Required action: Only a number is wanted here, namely how many lines of the data contain the string "pagination".

-------- Dataset entries

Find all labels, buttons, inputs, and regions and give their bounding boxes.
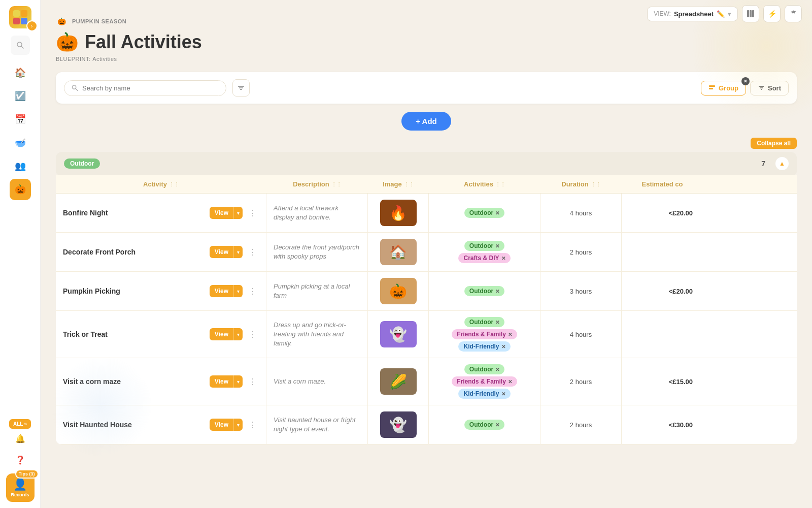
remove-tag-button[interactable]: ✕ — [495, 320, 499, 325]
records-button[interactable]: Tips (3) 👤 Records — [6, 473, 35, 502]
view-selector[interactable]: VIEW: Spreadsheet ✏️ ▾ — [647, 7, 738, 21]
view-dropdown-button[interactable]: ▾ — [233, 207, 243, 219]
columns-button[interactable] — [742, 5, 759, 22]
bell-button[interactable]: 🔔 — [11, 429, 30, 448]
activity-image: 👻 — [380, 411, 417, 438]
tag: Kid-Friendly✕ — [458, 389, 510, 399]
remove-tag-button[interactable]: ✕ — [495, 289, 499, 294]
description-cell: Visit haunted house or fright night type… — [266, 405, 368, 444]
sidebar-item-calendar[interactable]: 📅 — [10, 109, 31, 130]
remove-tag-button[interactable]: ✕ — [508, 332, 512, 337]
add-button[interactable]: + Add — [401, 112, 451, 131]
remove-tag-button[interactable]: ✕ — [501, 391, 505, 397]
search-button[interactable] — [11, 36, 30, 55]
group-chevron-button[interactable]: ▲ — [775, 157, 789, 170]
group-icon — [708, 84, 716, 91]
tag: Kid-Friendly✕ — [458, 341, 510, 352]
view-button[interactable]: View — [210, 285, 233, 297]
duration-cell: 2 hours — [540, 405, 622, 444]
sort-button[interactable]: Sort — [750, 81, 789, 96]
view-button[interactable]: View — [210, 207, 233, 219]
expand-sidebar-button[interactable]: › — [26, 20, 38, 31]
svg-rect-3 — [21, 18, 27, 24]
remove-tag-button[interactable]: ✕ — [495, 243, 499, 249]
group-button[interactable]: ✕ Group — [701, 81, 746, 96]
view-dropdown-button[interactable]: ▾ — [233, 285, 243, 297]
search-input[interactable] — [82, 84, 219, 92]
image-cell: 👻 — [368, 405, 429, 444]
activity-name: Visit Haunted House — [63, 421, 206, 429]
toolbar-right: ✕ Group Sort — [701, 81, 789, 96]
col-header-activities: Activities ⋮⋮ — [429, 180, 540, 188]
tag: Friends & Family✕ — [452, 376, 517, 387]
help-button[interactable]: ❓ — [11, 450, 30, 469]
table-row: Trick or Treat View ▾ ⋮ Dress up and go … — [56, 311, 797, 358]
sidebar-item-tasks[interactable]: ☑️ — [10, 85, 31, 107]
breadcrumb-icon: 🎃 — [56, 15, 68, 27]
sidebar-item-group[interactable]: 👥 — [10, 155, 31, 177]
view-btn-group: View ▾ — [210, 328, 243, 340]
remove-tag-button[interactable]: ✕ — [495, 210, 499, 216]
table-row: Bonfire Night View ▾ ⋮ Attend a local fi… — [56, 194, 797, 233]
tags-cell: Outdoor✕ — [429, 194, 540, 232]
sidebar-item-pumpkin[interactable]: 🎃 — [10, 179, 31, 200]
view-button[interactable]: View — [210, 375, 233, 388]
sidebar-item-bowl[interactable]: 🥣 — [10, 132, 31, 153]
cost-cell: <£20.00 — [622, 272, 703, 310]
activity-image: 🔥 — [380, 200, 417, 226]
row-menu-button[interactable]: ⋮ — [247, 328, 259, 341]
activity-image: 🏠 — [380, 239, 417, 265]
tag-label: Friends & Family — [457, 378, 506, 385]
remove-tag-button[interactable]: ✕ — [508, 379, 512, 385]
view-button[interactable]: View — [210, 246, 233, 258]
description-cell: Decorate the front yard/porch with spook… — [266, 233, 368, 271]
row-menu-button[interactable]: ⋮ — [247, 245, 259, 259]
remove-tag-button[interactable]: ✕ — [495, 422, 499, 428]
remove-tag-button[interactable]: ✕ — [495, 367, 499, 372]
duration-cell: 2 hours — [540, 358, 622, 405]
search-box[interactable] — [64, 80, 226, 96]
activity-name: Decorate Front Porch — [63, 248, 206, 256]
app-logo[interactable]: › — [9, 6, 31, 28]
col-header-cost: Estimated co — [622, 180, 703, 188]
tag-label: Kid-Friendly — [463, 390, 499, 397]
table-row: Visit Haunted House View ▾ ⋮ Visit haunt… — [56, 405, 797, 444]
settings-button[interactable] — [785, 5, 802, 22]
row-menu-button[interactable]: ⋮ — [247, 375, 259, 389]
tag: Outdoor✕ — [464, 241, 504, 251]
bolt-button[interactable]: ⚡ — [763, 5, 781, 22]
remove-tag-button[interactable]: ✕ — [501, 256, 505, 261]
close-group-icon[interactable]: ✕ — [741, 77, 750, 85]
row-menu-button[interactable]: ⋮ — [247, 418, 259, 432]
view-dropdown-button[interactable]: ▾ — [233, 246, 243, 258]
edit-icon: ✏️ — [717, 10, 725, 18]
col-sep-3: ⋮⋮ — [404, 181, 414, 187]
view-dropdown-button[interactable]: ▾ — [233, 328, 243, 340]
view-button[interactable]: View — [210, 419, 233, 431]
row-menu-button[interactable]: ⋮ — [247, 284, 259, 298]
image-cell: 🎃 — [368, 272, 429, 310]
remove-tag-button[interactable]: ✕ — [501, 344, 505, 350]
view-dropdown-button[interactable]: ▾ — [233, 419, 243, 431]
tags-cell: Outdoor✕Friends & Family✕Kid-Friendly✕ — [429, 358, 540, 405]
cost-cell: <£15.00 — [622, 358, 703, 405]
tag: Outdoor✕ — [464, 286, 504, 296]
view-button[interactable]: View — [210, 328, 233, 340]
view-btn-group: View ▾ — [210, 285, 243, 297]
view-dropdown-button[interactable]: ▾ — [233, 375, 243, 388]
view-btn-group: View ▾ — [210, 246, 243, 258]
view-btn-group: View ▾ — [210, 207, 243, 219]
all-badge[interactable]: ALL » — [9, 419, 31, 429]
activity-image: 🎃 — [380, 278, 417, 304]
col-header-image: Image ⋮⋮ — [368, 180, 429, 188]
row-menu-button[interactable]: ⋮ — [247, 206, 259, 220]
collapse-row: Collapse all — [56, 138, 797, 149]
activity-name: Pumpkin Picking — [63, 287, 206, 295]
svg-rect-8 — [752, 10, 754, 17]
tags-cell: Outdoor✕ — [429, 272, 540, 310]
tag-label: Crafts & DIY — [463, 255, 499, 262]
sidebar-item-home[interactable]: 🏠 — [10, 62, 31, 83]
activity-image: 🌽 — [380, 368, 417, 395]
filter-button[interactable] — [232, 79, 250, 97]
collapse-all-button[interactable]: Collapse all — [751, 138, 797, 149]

----------------
-------- Dataset entries

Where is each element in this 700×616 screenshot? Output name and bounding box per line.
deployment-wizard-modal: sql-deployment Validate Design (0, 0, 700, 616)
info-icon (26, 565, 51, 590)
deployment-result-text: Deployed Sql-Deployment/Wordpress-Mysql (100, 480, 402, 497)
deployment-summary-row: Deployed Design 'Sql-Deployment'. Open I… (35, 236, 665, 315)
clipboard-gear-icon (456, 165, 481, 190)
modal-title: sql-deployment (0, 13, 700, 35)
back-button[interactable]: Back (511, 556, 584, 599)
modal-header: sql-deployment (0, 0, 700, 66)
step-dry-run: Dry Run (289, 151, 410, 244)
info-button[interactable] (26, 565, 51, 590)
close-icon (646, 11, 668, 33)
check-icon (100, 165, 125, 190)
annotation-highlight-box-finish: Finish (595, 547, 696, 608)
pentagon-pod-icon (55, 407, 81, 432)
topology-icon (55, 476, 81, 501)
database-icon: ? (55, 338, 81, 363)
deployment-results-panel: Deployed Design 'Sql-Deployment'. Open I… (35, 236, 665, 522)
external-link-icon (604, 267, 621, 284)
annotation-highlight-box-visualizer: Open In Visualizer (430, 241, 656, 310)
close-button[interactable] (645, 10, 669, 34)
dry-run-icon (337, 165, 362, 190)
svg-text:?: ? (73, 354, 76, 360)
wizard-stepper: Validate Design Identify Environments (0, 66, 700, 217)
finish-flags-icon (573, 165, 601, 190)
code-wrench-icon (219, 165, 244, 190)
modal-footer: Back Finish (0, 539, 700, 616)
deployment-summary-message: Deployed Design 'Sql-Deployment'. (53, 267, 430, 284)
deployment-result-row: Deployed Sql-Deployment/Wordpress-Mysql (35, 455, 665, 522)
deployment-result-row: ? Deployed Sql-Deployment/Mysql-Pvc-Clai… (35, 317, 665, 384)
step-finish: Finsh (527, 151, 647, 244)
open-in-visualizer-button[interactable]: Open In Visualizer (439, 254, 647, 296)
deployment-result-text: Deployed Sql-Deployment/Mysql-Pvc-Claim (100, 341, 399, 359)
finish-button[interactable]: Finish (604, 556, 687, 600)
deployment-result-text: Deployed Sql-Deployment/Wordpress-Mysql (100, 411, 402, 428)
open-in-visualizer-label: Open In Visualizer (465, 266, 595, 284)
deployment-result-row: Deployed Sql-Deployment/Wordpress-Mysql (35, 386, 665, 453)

----------------
-------- Dataset entries

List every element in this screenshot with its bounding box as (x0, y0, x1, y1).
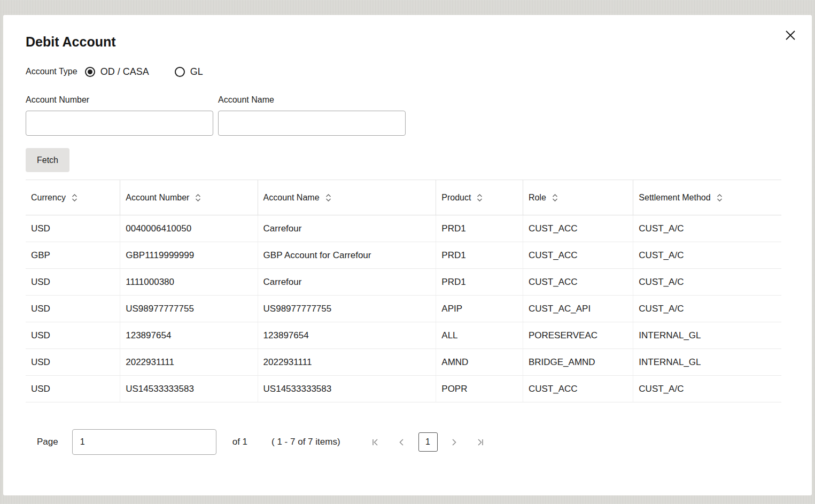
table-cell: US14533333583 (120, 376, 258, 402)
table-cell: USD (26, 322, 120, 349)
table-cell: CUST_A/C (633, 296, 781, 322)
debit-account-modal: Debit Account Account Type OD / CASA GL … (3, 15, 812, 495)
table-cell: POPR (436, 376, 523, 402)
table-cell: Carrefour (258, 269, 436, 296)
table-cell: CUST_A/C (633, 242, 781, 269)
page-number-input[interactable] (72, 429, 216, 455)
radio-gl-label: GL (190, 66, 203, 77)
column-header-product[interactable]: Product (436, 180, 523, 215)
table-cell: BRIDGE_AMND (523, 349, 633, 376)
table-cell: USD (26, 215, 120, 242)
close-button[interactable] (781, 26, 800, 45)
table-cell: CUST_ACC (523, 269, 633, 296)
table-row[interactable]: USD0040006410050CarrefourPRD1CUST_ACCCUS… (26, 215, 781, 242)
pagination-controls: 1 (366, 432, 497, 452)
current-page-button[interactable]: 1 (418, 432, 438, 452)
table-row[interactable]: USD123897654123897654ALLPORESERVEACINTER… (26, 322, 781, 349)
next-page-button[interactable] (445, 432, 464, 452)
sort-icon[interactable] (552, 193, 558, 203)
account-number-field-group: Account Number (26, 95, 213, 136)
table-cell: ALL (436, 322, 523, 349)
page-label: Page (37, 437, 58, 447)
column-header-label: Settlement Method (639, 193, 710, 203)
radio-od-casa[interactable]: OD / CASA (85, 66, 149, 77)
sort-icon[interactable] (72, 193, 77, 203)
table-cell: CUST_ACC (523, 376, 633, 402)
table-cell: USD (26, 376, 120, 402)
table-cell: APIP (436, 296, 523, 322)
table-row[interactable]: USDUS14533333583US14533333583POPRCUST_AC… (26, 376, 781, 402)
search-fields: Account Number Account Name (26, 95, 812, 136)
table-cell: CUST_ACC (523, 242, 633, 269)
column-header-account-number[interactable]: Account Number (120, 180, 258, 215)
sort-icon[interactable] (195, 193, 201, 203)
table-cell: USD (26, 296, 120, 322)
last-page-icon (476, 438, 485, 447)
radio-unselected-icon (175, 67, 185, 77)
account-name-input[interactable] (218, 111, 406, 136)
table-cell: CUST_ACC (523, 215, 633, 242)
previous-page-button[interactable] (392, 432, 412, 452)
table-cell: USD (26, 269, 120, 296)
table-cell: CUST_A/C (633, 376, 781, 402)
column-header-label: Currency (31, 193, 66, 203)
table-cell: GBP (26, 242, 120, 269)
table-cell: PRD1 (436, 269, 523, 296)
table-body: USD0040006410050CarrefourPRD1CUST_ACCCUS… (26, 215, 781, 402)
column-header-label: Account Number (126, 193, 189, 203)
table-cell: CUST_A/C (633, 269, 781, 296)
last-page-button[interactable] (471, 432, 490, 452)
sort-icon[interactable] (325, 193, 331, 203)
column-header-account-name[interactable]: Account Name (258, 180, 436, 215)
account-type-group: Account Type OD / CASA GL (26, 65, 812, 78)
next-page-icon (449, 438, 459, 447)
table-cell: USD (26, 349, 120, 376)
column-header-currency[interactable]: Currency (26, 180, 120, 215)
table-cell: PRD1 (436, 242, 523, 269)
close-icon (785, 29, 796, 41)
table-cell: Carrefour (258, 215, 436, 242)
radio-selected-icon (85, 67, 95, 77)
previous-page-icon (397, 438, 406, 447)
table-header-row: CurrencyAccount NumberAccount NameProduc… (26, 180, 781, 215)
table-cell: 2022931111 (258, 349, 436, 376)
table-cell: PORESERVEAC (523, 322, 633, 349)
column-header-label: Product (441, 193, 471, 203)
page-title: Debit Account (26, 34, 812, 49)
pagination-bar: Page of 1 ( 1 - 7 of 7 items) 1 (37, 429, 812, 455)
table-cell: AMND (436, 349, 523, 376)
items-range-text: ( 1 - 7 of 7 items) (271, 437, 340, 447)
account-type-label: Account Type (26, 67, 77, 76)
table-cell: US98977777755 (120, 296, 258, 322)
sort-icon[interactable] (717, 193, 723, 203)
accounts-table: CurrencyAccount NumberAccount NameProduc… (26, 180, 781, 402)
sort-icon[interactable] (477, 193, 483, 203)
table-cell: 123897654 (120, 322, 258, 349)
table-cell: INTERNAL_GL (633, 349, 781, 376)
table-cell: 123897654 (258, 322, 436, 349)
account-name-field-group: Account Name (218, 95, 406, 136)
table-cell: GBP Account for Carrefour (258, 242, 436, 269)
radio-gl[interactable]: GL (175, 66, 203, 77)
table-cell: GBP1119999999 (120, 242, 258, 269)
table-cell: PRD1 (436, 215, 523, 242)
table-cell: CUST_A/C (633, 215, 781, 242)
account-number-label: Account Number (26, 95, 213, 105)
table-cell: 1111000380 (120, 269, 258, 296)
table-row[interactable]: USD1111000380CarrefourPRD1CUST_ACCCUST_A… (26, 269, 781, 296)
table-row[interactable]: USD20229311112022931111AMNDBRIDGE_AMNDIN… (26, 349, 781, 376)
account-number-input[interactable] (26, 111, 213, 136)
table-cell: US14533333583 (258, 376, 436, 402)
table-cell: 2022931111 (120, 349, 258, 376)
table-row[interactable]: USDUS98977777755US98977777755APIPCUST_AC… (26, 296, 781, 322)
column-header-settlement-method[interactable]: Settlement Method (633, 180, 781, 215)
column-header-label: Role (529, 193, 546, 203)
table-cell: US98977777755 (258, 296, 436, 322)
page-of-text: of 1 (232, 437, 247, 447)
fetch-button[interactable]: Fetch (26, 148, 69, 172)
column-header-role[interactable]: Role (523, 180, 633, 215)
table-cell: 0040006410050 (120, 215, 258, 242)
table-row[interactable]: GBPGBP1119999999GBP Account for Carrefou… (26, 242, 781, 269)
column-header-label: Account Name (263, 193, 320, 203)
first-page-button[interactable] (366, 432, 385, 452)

----------------

Output for this task: 2